The EURUSD pair is trading near 1.0307 and appears weak. The Federal Reserve’s hawkish stance and Trump’s tariff wars keep the market tense. Find out more in our analysis for 9 January 2025.
The EURUSD rate has fallen to 1.0307. Pressure on the euro is increasing despite the pair’s downtrend since September last year.
The Federal Reserve’s stance on monetary policy remains tough. While the Fed is prepared to conclude its tightening cycle, it is not expected to lower interest rates swiftly. According to the latest Federal Reserve meeting minutes, released yesterday, progress in controlling inflation is still insufficient to justify easing policy in line with market expectations. The Fed’s target interest rate currently ranges between 4.25-4.50% per annum. Following the December meeting, investor expectations for near-term rate cuts have diminished.

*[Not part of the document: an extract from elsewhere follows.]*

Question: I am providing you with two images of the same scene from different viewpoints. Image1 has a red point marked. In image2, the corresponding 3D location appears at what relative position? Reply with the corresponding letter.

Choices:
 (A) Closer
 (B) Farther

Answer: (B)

As for US trade tariffs, these are bold yet unsubstantiated statements so far. US President-elect Donald Trump’s inauguration is scheduled for 20 January, after which his rhetoric may become more specific.

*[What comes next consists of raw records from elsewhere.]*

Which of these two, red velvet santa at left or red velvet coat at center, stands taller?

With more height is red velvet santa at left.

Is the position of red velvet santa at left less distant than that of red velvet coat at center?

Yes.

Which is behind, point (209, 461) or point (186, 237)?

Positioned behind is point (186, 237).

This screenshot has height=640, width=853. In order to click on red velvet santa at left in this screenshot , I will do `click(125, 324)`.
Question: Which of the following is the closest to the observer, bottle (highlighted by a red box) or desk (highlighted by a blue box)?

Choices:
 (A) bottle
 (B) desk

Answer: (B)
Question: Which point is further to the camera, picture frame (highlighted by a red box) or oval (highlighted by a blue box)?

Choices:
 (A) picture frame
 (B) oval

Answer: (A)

The EURUSD forecast remains negative.
A negative scenario persists on the EURUSD H4 chart, suggesting a decline towards the trendline at 1.0269, following a break below an intermediate support level at 1.0282.
If the trend receives further confirmation, the new downside targets for the EURUSD pair on the H4 chart for today, 9 January 2025, could include retests of the 1.0245 and 1.0221 levels from 2 January 2025.

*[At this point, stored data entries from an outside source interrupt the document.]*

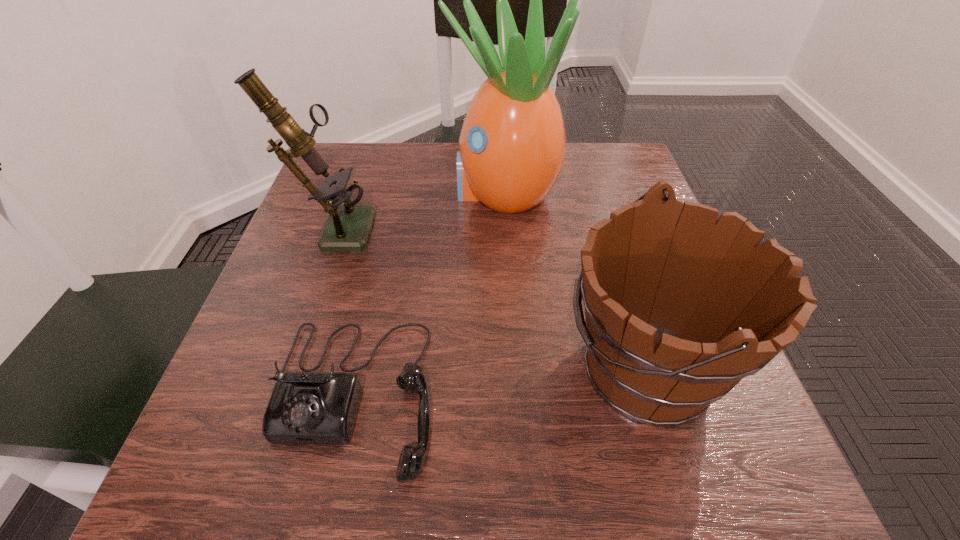 You are a GUI agent. You are given a task and a screenshot of the screen. Output one action in this format:
    pyautogui.click(x=<x>, y=<y>)
    Task: Click on the vacant space located with the handle on the third tallest object
    This screenshot has width=960, height=540.
    Given the screenshot: What is the action you would take?
    pyautogui.click(x=300, y=367)

Find the location of a particular element. Image resolution: width=960 pixels, height=540 pixels. object present at the far edge is located at coordinates (511, 148).

Find the location of `wine bucket located at the near edge`. wine bucket located at the near edge is located at coordinates (680, 306).

This screenshot has width=960, height=540. Find the location of `telephone that is at the near edge`. telephone that is at the near edge is located at coordinates (309, 407).

Image resolution: width=960 pixels, height=540 pixels. I want to click on microscope located at the left edge, so click(348, 227).

Locate an element on the screen. telephone situated at the left edge is located at coordinates (309, 407).

Where is `object positioned at the right edge`? object positioned at the right edge is located at coordinates coord(680,306).

Locate an element on the screen. Image resolution: width=960 pixels, height=540 pixels. object that is at the near left corner is located at coordinates [x=309, y=407].

At what (x,y) coordinates should I click in order to perform the action: click on object that is at the near right corner. Please return your answer as a coordinate pair (x, y). Looking at the image, I should click on (680, 306).

Find the location of `blank space at the far edge of the desktop`. blank space at the far edge of the desktop is located at coordinates (413, 181).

The EURUSD pair continues to tumble as the market struggles to resist pressure from the US dollar. Today’s EURUSD forecast suggests a decline to 1.0282, followed by a further drop to 1.0269.
Forecasts presented in this section only reflect the author’s private opinion and should not be considered as guidance for trading. RoboForex bears no responsibility for trading results based on trading recommendations described in these analytical reviews.